Courtesy of Pushkin House

On June 7 the sixth annual Pushkin House Book Prize was announced at a standing-room-only awards ceremony in London. 

The £5,000 prize for the best English-language non-fiction book published in 2017 about Russia was given to “The War Within: Diaries from the Siege of Leningrad” (Harvard University Press) by Alexis Peri, assistant professor of history at Boston University. 

A second book, “Other Russias,” (Penguin) written and illustrated by Victoria Lomasko and translated by Thomas Campbell, was given a special commendation and an award of £2,000.

The prizes were awarded by a jury of five distinguished readers and writers — by tradition four native English speakers and one English-speaking Russian citizen. This year the panel of judges was chaired by The Rt. Hon. Sir Nick Clegg (chair), former deputy prime minister, and included Rosalind Blakesley, head of the Department of the History of Art at Cambridge University, and winner of last year’s prize; Oleg Budnitsky, professor at the National Research University Higher School of Economics in Moscow; Dervla Murphy, celebrated author of travel books; and John Thornhill, innovation editor of the Financial Times.

In the spring the jury narrowed down the first list of more than 70 books to six volumes. That was a diverse set of books varying in length from under 200 pages to more than 1,100, and in genre from a classic biography to a collection of letters and drawings sent from the Gulag. 

On behalf of the jury and Pushkin House, The Rt. Hon. Sir Nick Clegg, chair of the jury, called "The War Within” a “remarkable book. To have unearthed such searing, and hitherto unpublished, testimonies of the agony of the Leningrad siege is achievement enough…The book offers a genuinely new way of looking at, and understanding, a pivotal moment of Russian modern history."


					Alexis Peri receives her award.					 					Courtesy of Pushkin House
Alexis Peri receives her award. Courtesy of Pushkin House

Witnesses to History

“The War Within” began as a different book altogether. Alexis Peri told The Moscow Times that she had been doing research in St. Petersburg on the Siege of Leningrad, the 900-day Nazi blockade of the city that had resulted in the deaths of 1.5 million people and devastated the city. 

Peri had begun recording oral histories of survivors and their children, but soon learned from librarians, archivists, scholars and families about unpublished diaries. They were held in public libraries, small archives, and, in some cases, in descendants’ homes. “The biggest tip I got was to look in the former party archive, now the Central State Archive of Historical-Political Documents in St. Petersburg,” Peri said. “I learned that there had been a campaign coming from the local Leningrad party organization to encourage Leningraders to keep diaries during the siege.” 

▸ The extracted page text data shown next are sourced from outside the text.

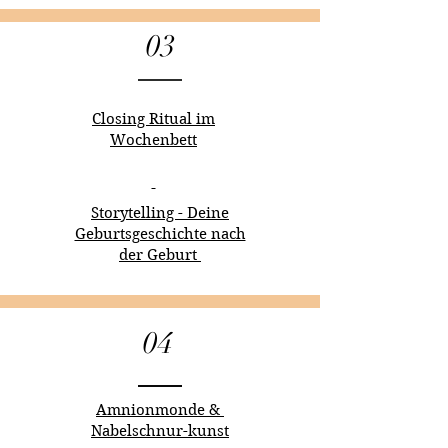
03
Closing Ritual im
Wochenbett
Storytelling - Deine
Geburtsgeschichte nach
der Geburt
04
Amnionmonde &
Nabelschnur-kunst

In the end, she found 125 diaries written by a diverse group of chroniclers. Although they varied tremendously in age, education and profession, they were united, Peri found, in their attempts to come to “intellectual grips with the siege and in where they looked for touchstones to make sense of their circumstances.”


					Leningraders queue for bread, ca. 1941– 43					 					M.A.Trakhman, Courtesy of Russian State Documentary Film and Photo Archive, Harvard University Press
Leningraders queue for bread, ca. 1941– 43 M.A.Trakhman, Courtesy of Russian State Documentary Film and Photo Archive, Harvard University Press

“The War Within” brings new dimensions to what seemed to be a thoroughly studied history. Peri said, “What is well known about the siege is all of the hardships, the extreme hunger, the starvation, the cold, the bombardment. I wanted to add to that a discussion of how these devastating circumstances became a font of creativity and discovery, and sparked extraordinary insights not just about being a Soviet citizen or a Leningrader, but about being a human being and the human condition more generally.” 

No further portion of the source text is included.